Re: [BioRDF] Scalability from Ora Lassila on 2006-04-04 (public-semweb-lifesci@w3.org from April 2006)

From: Ora Lassila <ora.lassila@nokia.com>
Date: Tue, 04 Apr 2006 15:07:56 -0400
To: "Cutler, Roger (RogerCutler)" <RogerCutler@chevron.com>
CC: <public-semweb-lifesci@w3.org>
Message-ID: <C0583C4C.18080%ora.lassila@nokia.com>

Roger,

I guess I am not similarly worried about data size -- anymore, as some RDF
folks may remember that I was championing a very different syntax for RDF in
the early days of Semantic Web work. As for your suggestions, I have the
following comments:

1 - Doable, for sure. We have built applications and systems that do this.
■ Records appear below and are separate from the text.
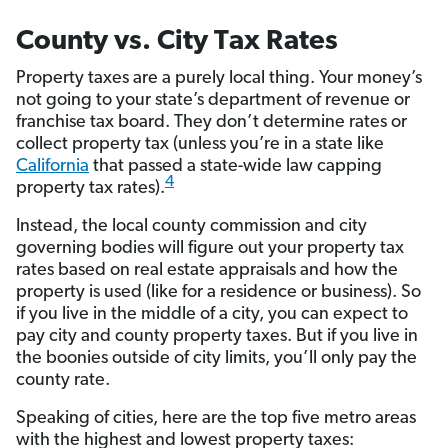
County vs. City Tax Rates
Property taxes are a purely local thing. Your money’s
not going to your state’s department of revenue or
franchise tax board. They don’t determine rates or
collect property tax (unless you’re in a state like
California
that passed a state-wide law capping
4
property tax rates).
Instead, the local county commission and city
governing bodies will figure out your property tax
rates based on real estate appraisals and how the
property is used (like for a residence or business). So
if you live in the middle of a city, you can expect to
pay city and county property taxes. But if you live in
the boonies outside of city limits, you’ll only pay the
county rate.
Speaking of cities, here are the top five metro areas
with the highest and lowest property taxes:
2 - This -- IMHO -- is misplaced optimization; that is, let's use on-the-fly
compression/decompression instead, because these types of techniques
typically yield much better results and work across all data, not just by
compressing some aspect of the data.

3 - I don't see how this actually alleviates the problem. How do you then
fetch the "actual" data? Don't you run into the same problem then? Or are
you actually suggesting abandoning the use of RDF there?

Regards,

    - Ora

On 2006-04-04 12:34, "Cutler, Roger (RogerCutler)" <RogerCutler@chevron.com>
wrote:

> 
> Somewhere down near the bottom of the lengthy thread that started with a
> query about ontology editors, someone casually mentioned that 53 Mby of
> data that was "imported" -- from which I infer it was not binary,
> compressed data but in some sort of text format -- turned into over 800
> Mby of RDF.  Frankly, a factor of 15 in size, possibly from a format
> that is fairly large to start out with, worries me.  There have since
> been some comments that sound like people think that they are going to
> deal with this by generating RDF only on-the-fly, as needed.  It seems
> to me, given the networked nature of RDF, that this is likely to have
> its own problems.  None of the solutions of which I am aware that
> actually are in operation work this way, but I will freely admit that my
> experience level here is pretty low.
> 
> It seems to me that there are at least three ways that one might try to
> cope with this issue:
> 
> 1 - Generate the RDF on-the-fly (as I said, I'm personally dubious about
> this one).
> 
> 2 - Make the RDF smaller somehow (maybe by making the URI's shorter, a
> al tinyurl???)
> 
> 3 - Limit the amount of information that is actually put into RDF to
> some sort of descriptive metadata and keep pointers to the real data,
> which is in some other format.
> 
> I think that the third approach is what I have seen done, but I get the
> impression that people may not be thinking in this way in this group.
> 
> I've prefaced this [BioRDF] because there has already been some
> discussion of scalability in that context and I believe that this issue
> has recently been upgraded in the deliverables of this subgroup.
> 
> Incidentally, what happened to the BioRDF telcons on Monday?  I was on
> vacation for a while and when I came back it didn't seem to be there.
> 
>

Received on Tuesday, 4 April 2006 19:09:13 UTC